[What you will do] Reproduce the records exactly. Leave the pictures out.

[Material supplied]
Content starts

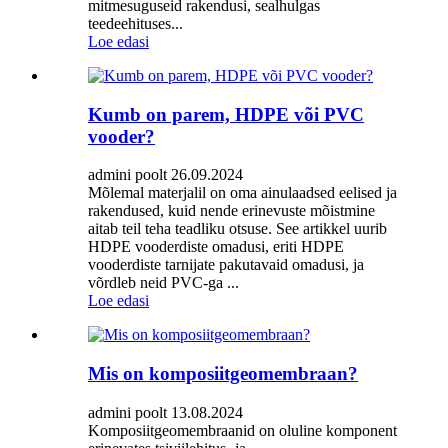
mitmesuguseid rakendusi, sealhulgas
teedeehituses...
Loe edasi
Kumb on parem, HDPE või PVC
vooder?
admini poolt 26.09.2024
Mõlemal materjalil on oma ainulaadsed eelised ja
rakendused, kuid nende erinevuste mõistmine
aitab teil teha teadliku otsuse. See artikkel uurib
HDPE vooderdiste omadusi, eriti HDPE
vooderdiste tarnijate pakutavaid omadusi, ja
võrdleb neid PVC-ga ...
Loe edasi
Mis on komposiitgeomembraan?
admini poolt 13.08.2024
Komposiitgeomembraanid on oluline komponent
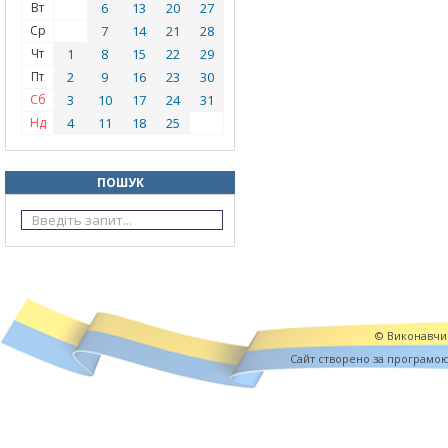
Вт
6
13
20
27
Ср
7
14
21
28
Чт
1
8
15
22
29
Пт
2
9
16
23
30
Сб
3
10
17
24
31
Нд
4
11
18
25
ПОШУК
© Виконавчий
Cайт створено за програмо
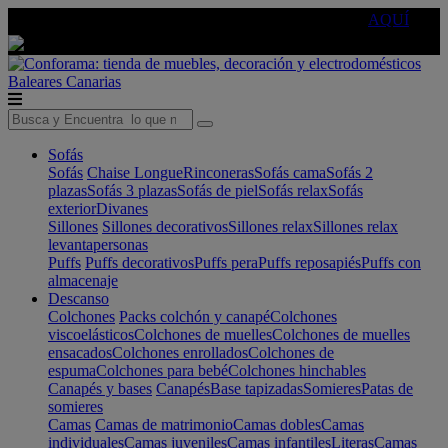
🔵Cambia tu electro con
-10% EXTRA
de descuento ☑️
AQUÍ
Baleares
Canarias
Sofás
Sofás
Chaise Longue
Rinconeras
Sofás cama
Sofás 2
plazas
Sofás 3 plazas
Sofás de piel
Sofás relax
Sofás
exterior
Divanes
Sillones
Sillones decorativos
Sillones relax
Sillones relax
levantapersonas
Puffs
Puffs decorativos
Puffs pera
Puffs reposapiés
Puffs con
almacenaje
Descanso
Colchones
Packs colchón y canapé
Colchones
viscoelásticos
Colchones de muelles
Colchones de muelles
ensacados
Colchones enrollados
Colchones de
espuma
Colchones para bebé
Colchones hinchables
Canapés y bases
Canapés
Base tapizadas
Somieres
Patas de
somieres
Camas
Camas de matrimonio
Camas dobles
Camas
individuales
Camas juveniles
Camas infantiles
Literas
Camas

Content ends

[Solution for this task]
mitmesuguseid rakendusi, sealhulgas
teedeehituses...
Loe edasi
Kumb on parem, HDPE või PVC
vooder?
admini poolt 26.09.2024
Mõlemal materjalil on oma ainulaadsed eelised ja
rakendused, kuid nende erinevuste mõistmine
aitab teil teha teadliku otsuse. See artikkel uurib
HDPE vooderdiste omadusi, eriti HDPE
vooderdiste tarnijate pakutavaid omadusi, ja
võrdleb neid PVC-ga ...
Loe edasi
Mis on komposiitgeomembraan?
admini poolt 13.08.2024
Komposiitgeomembraanid on oluline komponent
Вт
6
13
20
27
Ср
7
14
21
28
Чт
1
8
15
22
29
Пт
2
9
16
23
30
Сб
3
10
17
24
31
Нд
4
11
18
25
ПОШУК
© Виконавчий
Cайт створено за програмо
🔵Cambia tu electro con
-10% EXTRA
de descuento ☑️
AQUÍ
Baleares
Canarias
Sofás
Sofás
Chaise Longue
Rinconeras
Sofás cama
Sofás 2
plazas
Sofás 3 plazas
Sofás de piel
Sofás relax
Sofás
exterior
Divanes
Sillones
Sillones decorativos
Sillones relax
Sillones relax
levantapersonas
Puffs
Puffs decorativos
Puffs pera
Puffs reposapiés
Puffs con
almacenaje
Descanso
Colchones
Packs colchón y canapé
Colchones
viscoelásticos
Colchones de muelles
Colchones de muelles
ensacados
Colchones enrollados
Colchones de
espuma
Colchones para bebé
Colchones hinchables
Canapés y bases
Canapés
Base tapizadas
Somieres
Patas de
somieres
Camas
Camas de matrimonio
Camas dobles
Camas
individuales
Camas juveniles
Camas infantiles
Literas
Camas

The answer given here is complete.